Juice and Joy

“What is all this juice and all this joy?” Gerard Manley Hopkins asks of Spring. And no sooner does he sing the push and fuss, the ballyhoo, of a sea sky blue slurred song of fresh thrushes than he announces the sound of a melancholy note, a bell of vespers, the turning of the promise of spring, spring’s quick morning suddenly fallen, the promise of its baby blue sky now overcast, what was in the seed of his poem from the beginning, “a strain.”

Is spring for the earth painful? It might be, born in a bed of industrial pollution, which even in Hopkins’s time was already something to brood over, and in spring he’s already grieving.

Not for Hopkins will spring last, and every spring grieves for its unwinding even as it unwinds in juice and joy. It’s the climate change of the “Sea of Faith” again that seems to sully his spring. To his coy mistress he does not even bother calling. He doesn’t want to make the sun run; he wants to see it stand still.

And Hopkins twists Herrick’s argument’s ear, and Herrick’s sin of staying becomes for Hopkins a sin of leaving. Where in Herrick, Corinna is told,

And sin no more, as we have done, by staying;
But my Corinna, come, let’s goe a Maying,

in Hopkins, the children are told:

Have, get, before it cloy,
Before it cloud, Christ, lord, and sour with sinning,
Innocent mind and Mayday in girl and boy,
Most, O maid’s child, thy choice and worthy the winning.

Hopkins does not seem to sing to the virgins.

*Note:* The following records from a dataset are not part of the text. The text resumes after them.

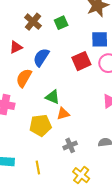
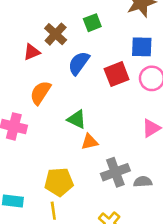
brown cross: (33, 22) -> (56, 34), moved
blue semicircle: (41, 57) -> (79, 63), moved
yellow pentagon: (40, 125) -> (59, 182), moved
gray cross: (70, 145) -> (115, 172), moved, size x1.5

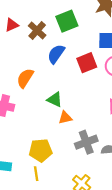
green square: (92, 23) -> (67, 21), size x1.5
red triangle: (32, 52) -> (12, 25), moved

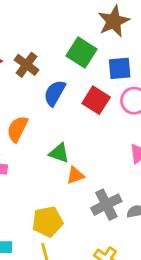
green square: (67, 21) -> (82, 52), moved, turned -30
red square: (87, 63) -> (96, 100), turned -30

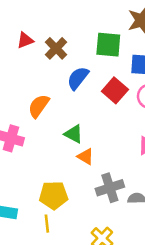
green square: (82, 52) -> (108, 45), turned -36
orange triangle: (75, 175) -> (85, 157), turned 42

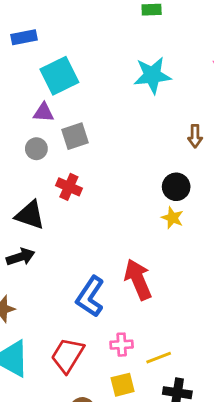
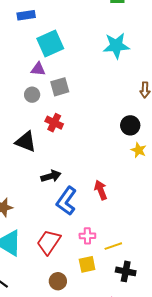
yellow star: (172, 218) -> (139, 150), moved
black arrow: (21, 257) -> (51, 176), moved
red arrow: (138, 279) -> (101, 190), size x0.7

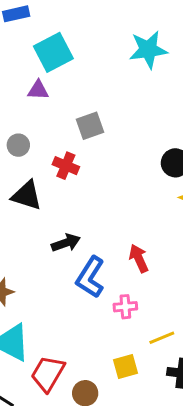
gray square: (60, 87) -> (90, 126), moved
gray circle: (32, 95) -> (18, 145), moved
pink cross: (87, 236) -> (125, 307), moved
red trapezoid: (49, 242) -> (48, 374), moved

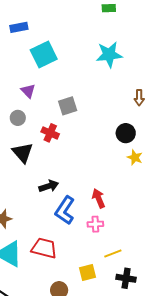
purple triangle: (38, 90) -> (28, 91), moved, turned 42
black triangle: (27, 195) -> (23, 153), turned 30
pink cross: (125, 307) -> (95, 224), moved
red trapezoid: (48, 374) -> (44, 248), moved, turned 72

Somehow, he’s unable to seize his day. Hopkins disliked cages: “This in drudgery, day-labouring-out life’s age.” In Hopkins, spring is not sustainable, but this abstract thought becomes itself a cage. And age is a cage.

So it was of Hopkins and his springs and falls I thought as I walked past this Flowering Japanese Crabapple tree the other day. And I remembered a line from Hopkins’s poem, “God’s Grandeur”: “And for all this, nature is never spent.”

041220141136 Flowering Japanese Crabapple 1

At least, I think it’s a Flowering Japanese Crabapple. Hopkins would probably know. He despaired, among the many things he seems to have despaired over, of the toil and wear and tear already evident upon nature of the effects of urbanization and industrialization. Yet here I saw these lovely blooms persisting, in the middle of the city, surrounded by construction. For the tree, as you can now see in the pic below, is a caged skylark. But it’s been there awhile, wedged into a corner of a parking lot up against an old brick apartment house, but it continues to sing to me, and will sing to you, too, and to anyone who cares to take a walk in spring. Alas, as Hopkins and the carpe diem poets remind us, spring won’t last, so get it while you can, while the juice still runs freely and the joy escapes confinement.

But, no, wait, why go under such a stricture and structure? That seed grows into a tree of melancholy. Why not simply go? Not put out, but go out. Ah, now there’s some juice and joy to go by.

041320141137 Crabapple road construction

 

5 Comments

  1. Ashen says:

    Flowering trees are extra special in urban environments.
    This melancholy of transience is the privilege of the seasoned witness, full well knowing … the dearest freshness deep down things … will repeat its blooming eternally.

    Like

    1. Joe Linker says:

      Oh the jewel in the lotus!

      Like

  2. Dan Hennessy says:

    I guess Spring done sprung in Portland . Great photos .

    Like

    1. Joe Linker says:

      In Walden Thoreau said he walked 5 to 8 miles per day, often simply walking with no particular destination in mind. You don’t hear Thoreau complaining of the weather or seasons or threatening the day with fear of loss tomorrow. He simply goes out. “Simplicity, simplicity, simplicity!” he says, though using rhetorical devices that are not really all that simple. But writing is repetition, and walking is repetition. And the seasons are repetition.